■ **Task prompt**
A bare number is required: the count of lines in the material below that hold the word "Основная".

── Source material

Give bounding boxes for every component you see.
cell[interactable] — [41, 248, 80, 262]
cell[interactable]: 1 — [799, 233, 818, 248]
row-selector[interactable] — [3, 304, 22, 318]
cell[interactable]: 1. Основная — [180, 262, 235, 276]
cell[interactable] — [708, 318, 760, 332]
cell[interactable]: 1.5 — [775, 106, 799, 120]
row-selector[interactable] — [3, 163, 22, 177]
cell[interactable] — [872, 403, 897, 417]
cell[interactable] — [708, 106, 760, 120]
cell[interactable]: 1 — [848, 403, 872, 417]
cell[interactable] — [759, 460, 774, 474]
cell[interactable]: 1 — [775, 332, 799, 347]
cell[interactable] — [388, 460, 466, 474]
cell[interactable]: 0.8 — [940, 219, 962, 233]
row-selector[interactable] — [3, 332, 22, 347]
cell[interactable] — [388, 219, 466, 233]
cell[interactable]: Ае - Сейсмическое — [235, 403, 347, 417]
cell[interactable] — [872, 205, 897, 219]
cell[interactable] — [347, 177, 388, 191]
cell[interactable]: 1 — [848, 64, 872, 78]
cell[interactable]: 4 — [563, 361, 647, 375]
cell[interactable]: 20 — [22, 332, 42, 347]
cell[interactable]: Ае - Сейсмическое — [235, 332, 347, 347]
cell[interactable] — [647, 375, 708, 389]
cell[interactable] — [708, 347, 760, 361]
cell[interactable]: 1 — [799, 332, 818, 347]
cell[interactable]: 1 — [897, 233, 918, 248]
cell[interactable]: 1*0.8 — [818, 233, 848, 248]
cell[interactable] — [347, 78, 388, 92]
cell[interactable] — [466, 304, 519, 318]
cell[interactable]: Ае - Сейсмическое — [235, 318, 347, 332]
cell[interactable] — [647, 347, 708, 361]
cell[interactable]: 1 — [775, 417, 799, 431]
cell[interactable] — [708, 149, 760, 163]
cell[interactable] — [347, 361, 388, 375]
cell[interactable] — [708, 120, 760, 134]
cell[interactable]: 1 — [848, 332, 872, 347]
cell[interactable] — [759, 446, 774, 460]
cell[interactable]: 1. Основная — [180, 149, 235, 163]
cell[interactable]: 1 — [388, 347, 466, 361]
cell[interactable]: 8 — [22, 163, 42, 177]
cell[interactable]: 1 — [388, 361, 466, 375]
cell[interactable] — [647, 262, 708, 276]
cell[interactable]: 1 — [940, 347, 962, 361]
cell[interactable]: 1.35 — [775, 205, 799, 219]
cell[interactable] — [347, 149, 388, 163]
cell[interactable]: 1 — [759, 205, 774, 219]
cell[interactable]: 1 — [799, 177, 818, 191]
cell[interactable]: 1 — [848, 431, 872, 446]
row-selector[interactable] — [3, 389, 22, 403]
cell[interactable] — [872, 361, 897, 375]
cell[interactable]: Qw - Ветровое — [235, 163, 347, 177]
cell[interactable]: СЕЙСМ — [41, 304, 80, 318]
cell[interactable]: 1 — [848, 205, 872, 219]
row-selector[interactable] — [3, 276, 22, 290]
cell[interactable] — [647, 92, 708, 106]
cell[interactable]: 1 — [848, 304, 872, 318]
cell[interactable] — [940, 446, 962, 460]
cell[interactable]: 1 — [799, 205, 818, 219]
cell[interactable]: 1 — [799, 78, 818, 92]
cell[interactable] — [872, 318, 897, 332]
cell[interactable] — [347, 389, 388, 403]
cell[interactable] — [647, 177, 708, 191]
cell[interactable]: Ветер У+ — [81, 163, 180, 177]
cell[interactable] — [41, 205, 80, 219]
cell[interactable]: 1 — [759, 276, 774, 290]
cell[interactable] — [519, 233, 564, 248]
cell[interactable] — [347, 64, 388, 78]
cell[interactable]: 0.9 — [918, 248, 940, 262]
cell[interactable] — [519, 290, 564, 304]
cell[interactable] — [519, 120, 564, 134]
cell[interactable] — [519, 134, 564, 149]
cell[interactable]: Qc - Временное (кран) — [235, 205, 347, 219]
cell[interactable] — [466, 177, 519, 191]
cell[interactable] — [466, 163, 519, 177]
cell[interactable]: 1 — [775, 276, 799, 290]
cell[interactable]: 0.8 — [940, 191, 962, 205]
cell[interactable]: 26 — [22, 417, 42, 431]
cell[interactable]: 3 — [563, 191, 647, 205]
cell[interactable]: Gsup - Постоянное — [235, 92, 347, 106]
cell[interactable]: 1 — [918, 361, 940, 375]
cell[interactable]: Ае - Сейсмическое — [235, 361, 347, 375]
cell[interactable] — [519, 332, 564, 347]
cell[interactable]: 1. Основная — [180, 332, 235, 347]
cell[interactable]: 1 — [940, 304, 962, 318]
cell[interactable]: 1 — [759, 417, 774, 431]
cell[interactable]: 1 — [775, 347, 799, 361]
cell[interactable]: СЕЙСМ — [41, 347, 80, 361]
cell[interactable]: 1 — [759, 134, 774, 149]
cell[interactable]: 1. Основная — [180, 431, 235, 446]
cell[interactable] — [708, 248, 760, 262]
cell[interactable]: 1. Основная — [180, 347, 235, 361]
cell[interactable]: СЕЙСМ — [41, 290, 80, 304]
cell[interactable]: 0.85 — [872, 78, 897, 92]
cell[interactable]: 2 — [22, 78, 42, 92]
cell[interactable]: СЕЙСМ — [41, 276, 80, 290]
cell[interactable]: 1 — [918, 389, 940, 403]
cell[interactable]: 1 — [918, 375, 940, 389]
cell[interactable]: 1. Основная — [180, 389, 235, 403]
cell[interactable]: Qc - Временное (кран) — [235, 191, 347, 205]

────

■ **Solution to this problem**
6